This book was recommended to me by The Geeky Jock, who has since dropped off my feed.
The author is a wilderness writer, and like many wilderness writers, he can write lyrically about the Canadian forests, giving you a sense of eerie beauty, and then he can turn around and be funny with the hardships that he and his hiking partner have to go through. In this book, he’s on the hunt for “the Traverspine demon,” a mysterious creature that, according to historical records, terrorized a remote outpost in Labrador. It sounds like a Sasquatch (which Shoalts, oversimplifying merrily, says is only attested in the Pacific region), but it leaves cloven footprints.
Shoalts and his friend push on through conditions that would have made this Bigfoot buff turn back, such as days of impassable brush. They don’t find the creature, but they do find a theory. Shoalts, a materialist, decides it was probably a combination of sightings of a wolverine, and moose tracks (both animals were rare in the region at the time). His theory is pretty convincing. He undermines his case a bit by dismissing the Greek centaurs as people’s first sighting of a man on a horse, while ignoring all the other, harder-to-dismiss chimeras that populate Greek legend.

Jack Reacher, drifting through town as is his wont, stops to help out a random guy who’s being bullied, and once again ends up stopping an international plot basically single handedly. He then has a gratuitous affair (not graphically described) with a female character he will never meet again, before leaving town.
Also, Nazis. (Not very creative, guys. Do better.)
One thing I like about the Reacher books is that I’m never worried about him. No matter how outnumbered or apparently outgunned he is, I know Reacher is smarter, quicker, and has more martial arts and military skills than his opponents. But, at the same time, he consistently gets into situations where any sane person would be worried, and I know I should be scared for him. In that way, these books strike a good balance. I’m neither terrified nor bored.

Heartbreaking novel about an American ex-cop who has recently moved to rural Ireland. Super well-written. Very evocative of the landscape, the weather, and the people, including the way they use the English language. For example, they say things like, “He’s after leaving for work” instead of “He just left for work.”

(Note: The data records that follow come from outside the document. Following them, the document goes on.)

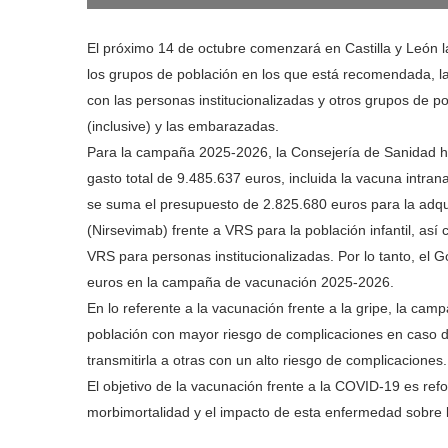
El próximo 14 de octubre comenzará en Castilla y León 
los grupos de población en los que está recomendada, la
con las personas institucionalizadas y otros grupos de p
(inclusive) y las embarazadas.
Para la campaña 2025-2026, la Consejería de Sanidad ha
gasto total de 9.485.637 euros, incluida la vacuna intran
se suma el presupuesto de 2.825.680 euros para la adqu
(Nirsevimab) frente a VRS para la población infantil, as
VRS para personas institucionalizadas. Por lo tanto, el 
euros en la campaña de vacunación 2025-2026.
En lo referente a la vacunación frente a la gripe, la ca
población con mayor riesgo de complicaciones en caso d
transmitirla a otras con un alto riesgo de complicaciones.
El objetivo de la vacunación frente a la COVID-19 es ref
morbimortalidad y el impacto de esta enfermedad sobre l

Felix Francis has carried on the beloved institution of “racing thrillers” written by his jockey father, Dick Francis. All novels by Francis (pater and fils) take place in “the racing world.” Sometimes the main character is a jockey, sometimes a trainer or an owner, and sometimes the connection to racing is looser. All are written in the first person.
In this novel, the main character, Chester, very profitably runs a “syndicate.” He buys racehorses and sells shares of them to wealthy people who want to participate in the lifestyle. So each horse has multiple owners, but Chester is the main owner, and the one who liases with the trainers and jockeys to plan out the horses’ careers. Chester is less of a tough-guy character than the typical Francis protagonist. He’s also older and more established than Franics main characters usually are. His children are grown (just), and his wife is aging and losing interest in their marriage.
Syndicate had less action than previous Francis books I’ve read, and considerably less violence (though Francis books do vary a lot in this regard). It is not as tense as the cover makes it appear. I also wasn’t too impressed with some of Chester’s choices. All in all, this wasn’t the strongest Francis novel I’ve read, though it was on-brand. Three stars.

An indispensable reference book. Neither easy nor fun to read. I’ll be reviewing this in greater detail later.